Abstract 1741P
Background
The feasibility of tumor-derived lung cancer organoid (LCO) for therapeutic screening has been documented. Studies demonstrating the feasibility of LCO established from malignant effusion are limited. In this study, we investigated the potential of effusion for establishing LCO and the potential of LCO for therapeutic screening.
Methods
Malignant effusion specimens, obtained from 25 patients with metastatic non-small cell lung cancer (NSCLC), were processed for establishing LCO culture. Capture-based targeted sequencing was performed on LCOs and matched effusion samples. The response to osimertinib was preliminarily assessed on LCOs and in NSCLC patients.
Results
EGFR, TP53 and RB1 were the most frequently mutated genes in LCOs and effusion samples. LCOs had a comparable median maximum somatic allele frequency with matched effusion. Eleven matched LCOs and effusion samples had available tumor mutation burden (TMB). The comparable TMB was observed between LCO and effusion. Moreover, the positive correlation between LCO based-TMB and effusion based-TMB was observed. Next, the concordance of somatic alterations between LCO and matched effusion samples was analyzed. The by-variant sensitivity for all somatic alterations in LCOs was 70.1% with a specificity of 97.7%, when effusion samples served as a reference. Furthermore, the by-variant sensitivity for actionable alterations in LCOs achieved 82.1% with a specificity of 98.0%. Three patients achieved partial response to osimertinib and their matched LCOs were also sensitive to osimertinib. One patient achieved stable disease and the matched LCO was not sensitive to osimertinib. For another three patients with the best response of progressive disease to osimertinib, two matched LCO samples were refractory while the other was sensitive to osimertinib. Our work suggested that the response of cells from LCO to osimertinib might reflect the efficacy of osimertinib in a real-world cohort of patients.
Conclusions
Our study showed the establishment of LCO from effusion specimens was feasible and the malignant effusion-derived LCO might serve as an in vitro cancer model for therapeutic screening.

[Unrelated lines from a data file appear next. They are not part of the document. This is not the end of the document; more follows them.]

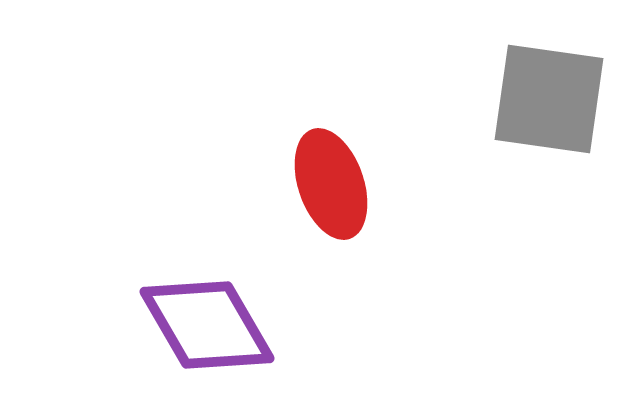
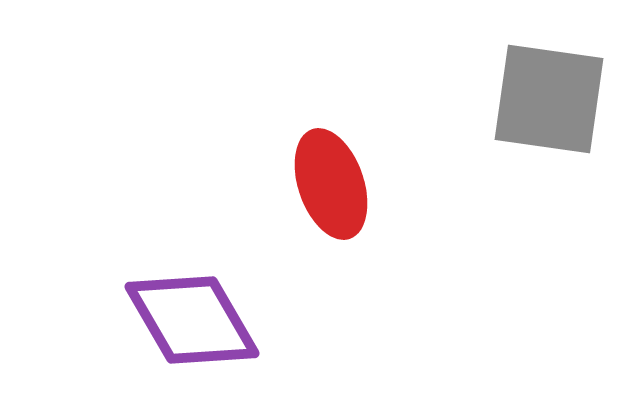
purple diamond: moved 15 px left, 5 px up
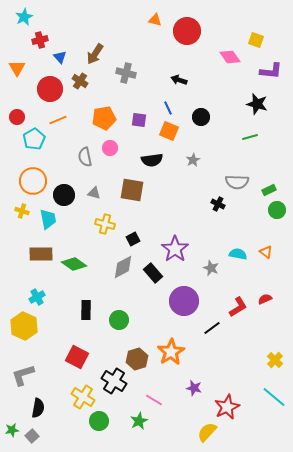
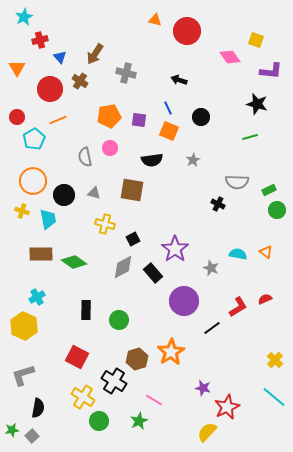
orange pentagon at (104, 118): moved 5 px right, 2 px up
green diamond at (74, 264): moved 2 px up
purple star at (194, 388): moved 9 px right
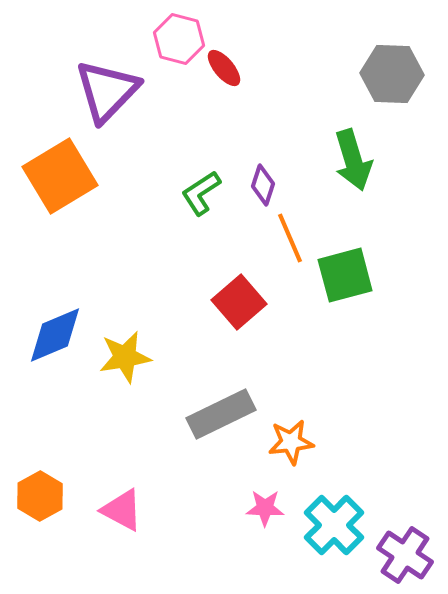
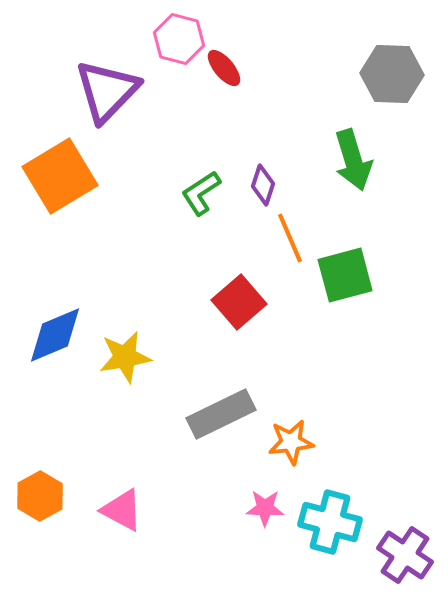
cyan cross: moved 4 px left, 3 px up; rotated 30 degrees counterclockwise
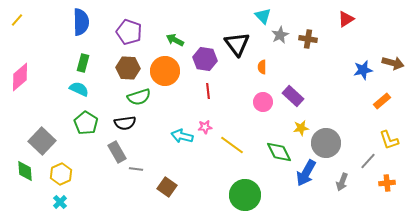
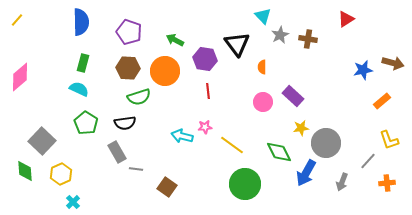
green circle at (245, 195): moved 11 px up
cyan cross at (60, 202): moved 13 px right
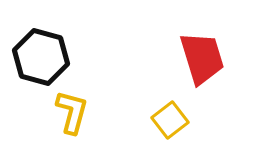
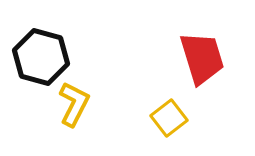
yellow L-shape: moved 2 px right, 8 px up; rotated 12 degrees clockwise
yellow square: moved 1 px left, 2 px up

Clinical trial identification
Editorial acknowledgement
Hai-Wei Du, Jian-Xing Xiang, Lu-Ting Qiu, Ting Hou, Zhan-Ge Chen, and Yuan Li from Burning Rock Biotech for their valuable assistance in statistical analysis and abstract preparation.
Legal entity responsible for the study
Guangdong Lung Cancer Institute, Guangdong Provincial Key Laboratory of Translational Medicine in Lung Cancer, Guangdong Provincial People's Hospital, Guangdong Academy of Medical Sciences.
Funding
The High-level Hospital Construction Project (Grant No. DFJH201809 to JJ Yang).
Disclosure
Z-X. Chen: Financial Interests, Institutional, Full or part-time Employment: Accurate International Biotechnology. All other authors have declared no conflicts of interest.